I know there’s a lot of hype to the contrary, but look at the numbers. If you and your spouse have a taxable income of $60,000 a year, you’ve had almost a 24 percent income tax cut since President Bush took office. (And ditto if your income was just $20,000.) Meanwhile, the folks who make $350,000 a year got a cut of only about 12.5 percent; those who make $1 million a year got an even smaller cut.

My own opinion is that the rich already pay too much—it seems patently unfair to ask anyone to pay over 30 times as much as his neighbors (unless he receives 30 times as much in government services, which strikes me as implausible). If you share my sense of fairness, you’ll join me in condemning the president’s tax policy.

(the bolding is mine)

Obama and Taxes

Above the Law figures just how much an Obama presidency will cost you (that is, if you are making over $164,000):

The effect is enormous. Betsy’s marginal tax rate goes up from an already ridiculous 42.5% to 51.4%—not including the new 6.2% marginal tax on your employer. Subject to how she structures her withholding, Betsy’s take home pay drops an average of $515 a paycheck—less in the early months of the year, but much more in the later months of the year. Add in the effects on her bonus, and Betsy loses nearly $20,000/year in take-home pay.

I added a third column: how big a pay cut would you have to take to receive the same take-home income? The answer is that Obama’s tax increases have a bigger effect on your income than a law firm cutting New York salaries by $34,000.

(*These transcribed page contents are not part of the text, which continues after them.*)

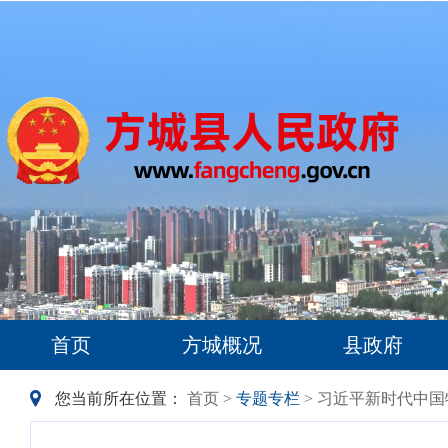
首页
方城概况
县政府
您当前所在位置：
首页
>
专题专栏
> 习近平新时代中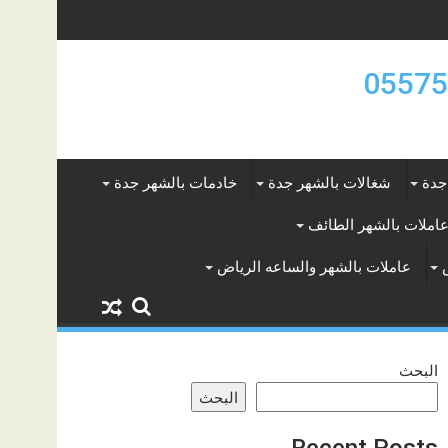
جدة
شغالات بالشهر جدة
خادمات بالشهر جدة
املات بالشهر الطائف
عاملات بالشهر والساعه الرياض
البحث
البحث
Recent Posts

Now, I’m not anywhere close to making that kind of money right now. I still have another 2 years of medical school to pay for and then another at least 5 years of around $40,000 a year during residency. So the earliest that I’d start earning this income would be around 2015. However, I still feel that the best stimulus for the country is to reduce taxes and limit spending of the non-essential federal programs. Here’s a good article called Ten Myths About the Bush Tax Cuts that explains how the tax cuts stimulated the economy and promoted growth. The key balancing point for the correct tax rate is theorized by the Laffer curve: “This curve illustrates ‘taxable income elasticity’, which is the idea that government can maximize tax revenue by setting tax rates at an optimum point and that neither a 0% tax rate nor a 100% tax rate will generate government revenue. At one extreme, a 0% tax rate means the government’s revenue is, of course, zero. At the other extreme, where there is a 100% tax rate, the government collects zero revenue because (in a ‘rational’ economic model) taxpayers presumably change their behavior in response to the tax rate: either they have no incentive to work or they avoid paying taxes, so the government collects 100% of nothing. Somewhere between 0% and 100%, therefore, lies a tax rate percentage that will maximize revenue.”